### The data

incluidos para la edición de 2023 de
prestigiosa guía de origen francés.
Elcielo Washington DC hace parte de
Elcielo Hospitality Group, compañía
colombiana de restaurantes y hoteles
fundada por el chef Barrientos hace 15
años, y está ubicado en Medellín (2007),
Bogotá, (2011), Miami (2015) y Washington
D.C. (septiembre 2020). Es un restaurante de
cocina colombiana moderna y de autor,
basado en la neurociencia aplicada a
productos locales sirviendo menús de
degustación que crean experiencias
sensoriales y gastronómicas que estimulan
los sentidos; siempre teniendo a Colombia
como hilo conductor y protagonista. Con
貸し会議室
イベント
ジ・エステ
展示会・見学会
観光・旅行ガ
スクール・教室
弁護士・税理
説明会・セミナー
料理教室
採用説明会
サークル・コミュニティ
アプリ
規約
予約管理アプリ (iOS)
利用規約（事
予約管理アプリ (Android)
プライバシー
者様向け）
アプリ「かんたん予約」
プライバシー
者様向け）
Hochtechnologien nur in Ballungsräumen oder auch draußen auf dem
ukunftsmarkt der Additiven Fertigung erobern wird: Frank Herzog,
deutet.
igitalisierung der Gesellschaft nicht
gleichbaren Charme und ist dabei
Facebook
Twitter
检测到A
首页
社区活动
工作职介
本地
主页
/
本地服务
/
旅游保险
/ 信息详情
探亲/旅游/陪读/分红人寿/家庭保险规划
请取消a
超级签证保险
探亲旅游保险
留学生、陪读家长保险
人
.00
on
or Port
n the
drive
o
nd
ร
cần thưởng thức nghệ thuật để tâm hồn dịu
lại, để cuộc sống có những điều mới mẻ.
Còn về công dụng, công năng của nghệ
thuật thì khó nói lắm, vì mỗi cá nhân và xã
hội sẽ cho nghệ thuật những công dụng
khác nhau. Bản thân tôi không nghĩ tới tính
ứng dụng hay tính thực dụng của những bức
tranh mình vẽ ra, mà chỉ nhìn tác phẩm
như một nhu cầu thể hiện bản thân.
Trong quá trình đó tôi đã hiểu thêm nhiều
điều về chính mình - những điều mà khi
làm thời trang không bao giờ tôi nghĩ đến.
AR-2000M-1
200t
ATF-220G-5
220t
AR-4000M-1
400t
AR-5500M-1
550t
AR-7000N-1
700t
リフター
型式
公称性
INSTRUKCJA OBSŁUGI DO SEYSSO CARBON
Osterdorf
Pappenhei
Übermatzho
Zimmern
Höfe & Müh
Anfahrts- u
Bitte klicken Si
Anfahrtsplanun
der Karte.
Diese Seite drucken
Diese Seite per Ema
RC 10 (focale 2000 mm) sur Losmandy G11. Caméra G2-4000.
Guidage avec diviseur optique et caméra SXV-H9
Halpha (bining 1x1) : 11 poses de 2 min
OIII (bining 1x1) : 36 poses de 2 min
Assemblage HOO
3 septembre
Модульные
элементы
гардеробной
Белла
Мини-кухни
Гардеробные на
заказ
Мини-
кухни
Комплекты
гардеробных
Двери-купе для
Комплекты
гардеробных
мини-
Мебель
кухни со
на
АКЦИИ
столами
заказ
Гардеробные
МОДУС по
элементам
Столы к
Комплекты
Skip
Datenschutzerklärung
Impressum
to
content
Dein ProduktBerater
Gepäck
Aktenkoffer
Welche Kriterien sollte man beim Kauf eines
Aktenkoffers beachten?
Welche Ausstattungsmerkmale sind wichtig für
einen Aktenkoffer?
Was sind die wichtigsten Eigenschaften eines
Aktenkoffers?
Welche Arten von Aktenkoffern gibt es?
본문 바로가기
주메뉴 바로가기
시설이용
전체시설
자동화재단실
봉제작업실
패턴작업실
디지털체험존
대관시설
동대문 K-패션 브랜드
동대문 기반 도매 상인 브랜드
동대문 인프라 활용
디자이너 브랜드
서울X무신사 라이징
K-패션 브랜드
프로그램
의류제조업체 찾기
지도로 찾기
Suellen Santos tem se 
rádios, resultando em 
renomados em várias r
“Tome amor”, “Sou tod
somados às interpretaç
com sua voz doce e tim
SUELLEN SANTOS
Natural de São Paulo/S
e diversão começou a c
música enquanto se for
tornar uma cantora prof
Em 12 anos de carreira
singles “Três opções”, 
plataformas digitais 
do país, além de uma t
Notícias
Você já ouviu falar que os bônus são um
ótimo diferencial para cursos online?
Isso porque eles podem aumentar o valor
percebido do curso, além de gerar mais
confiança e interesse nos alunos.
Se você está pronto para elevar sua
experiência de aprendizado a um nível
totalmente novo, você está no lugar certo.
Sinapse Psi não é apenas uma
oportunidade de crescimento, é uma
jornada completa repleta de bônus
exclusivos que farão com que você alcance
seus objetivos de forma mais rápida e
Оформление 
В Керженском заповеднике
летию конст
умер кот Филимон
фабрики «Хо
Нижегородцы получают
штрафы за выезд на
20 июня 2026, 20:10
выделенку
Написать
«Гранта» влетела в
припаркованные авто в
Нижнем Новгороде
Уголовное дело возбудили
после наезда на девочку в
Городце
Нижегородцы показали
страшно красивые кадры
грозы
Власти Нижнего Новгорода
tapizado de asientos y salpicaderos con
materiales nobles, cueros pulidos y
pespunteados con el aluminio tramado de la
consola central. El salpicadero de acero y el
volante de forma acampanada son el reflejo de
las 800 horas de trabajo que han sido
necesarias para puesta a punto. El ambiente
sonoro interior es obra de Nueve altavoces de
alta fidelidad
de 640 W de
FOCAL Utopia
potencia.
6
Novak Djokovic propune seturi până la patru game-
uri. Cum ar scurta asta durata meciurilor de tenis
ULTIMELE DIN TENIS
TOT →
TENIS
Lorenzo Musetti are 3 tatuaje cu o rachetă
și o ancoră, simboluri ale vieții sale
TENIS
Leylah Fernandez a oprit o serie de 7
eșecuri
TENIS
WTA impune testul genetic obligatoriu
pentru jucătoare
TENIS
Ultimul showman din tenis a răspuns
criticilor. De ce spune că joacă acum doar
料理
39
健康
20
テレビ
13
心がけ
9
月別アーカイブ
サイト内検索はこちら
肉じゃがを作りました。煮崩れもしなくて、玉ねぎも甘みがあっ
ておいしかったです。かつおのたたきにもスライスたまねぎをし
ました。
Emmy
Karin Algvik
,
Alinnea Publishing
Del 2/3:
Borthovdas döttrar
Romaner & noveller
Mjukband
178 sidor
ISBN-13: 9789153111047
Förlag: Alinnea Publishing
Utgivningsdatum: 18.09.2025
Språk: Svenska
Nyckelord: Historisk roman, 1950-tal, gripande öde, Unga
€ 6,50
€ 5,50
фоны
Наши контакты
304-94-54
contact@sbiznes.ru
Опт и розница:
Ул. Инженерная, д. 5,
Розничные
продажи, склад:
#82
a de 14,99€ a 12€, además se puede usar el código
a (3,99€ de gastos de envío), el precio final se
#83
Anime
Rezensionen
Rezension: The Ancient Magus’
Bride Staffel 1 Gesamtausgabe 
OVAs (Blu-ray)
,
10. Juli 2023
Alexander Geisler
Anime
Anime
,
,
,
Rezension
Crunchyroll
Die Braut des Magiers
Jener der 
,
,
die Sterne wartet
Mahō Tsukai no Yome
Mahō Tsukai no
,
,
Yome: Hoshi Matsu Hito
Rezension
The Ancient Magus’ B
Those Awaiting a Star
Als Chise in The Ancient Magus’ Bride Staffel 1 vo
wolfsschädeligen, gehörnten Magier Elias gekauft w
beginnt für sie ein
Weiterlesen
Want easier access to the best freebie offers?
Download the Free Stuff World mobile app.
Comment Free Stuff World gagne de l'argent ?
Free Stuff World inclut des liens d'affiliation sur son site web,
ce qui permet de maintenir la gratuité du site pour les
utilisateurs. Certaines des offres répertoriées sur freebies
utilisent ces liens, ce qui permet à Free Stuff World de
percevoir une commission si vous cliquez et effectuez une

### What the task requires
From the entries above, return exactly the line containing "동대문 기반 도매 상인 브랜드", the line containing "e diversão começou a c", and all lines between, and nothing else.

### Solution for this task
동대문 기반 도매 상인 브랜드
동대문 인프라 활용
디자이너 브랜드
서울X무신사 라이징
K-패션 브랜드
프로그램
의류제조업체 찾기
지도로 찾기
Suellen Santos tem se 
rádios, resultando em 
renomados em várias r
“Tome amor”, “Sou tod
somados às interpretaç
com sua voz doce e tim
SUELLEN SANTOS
Natural de São Paulo/S
e diversão começou a c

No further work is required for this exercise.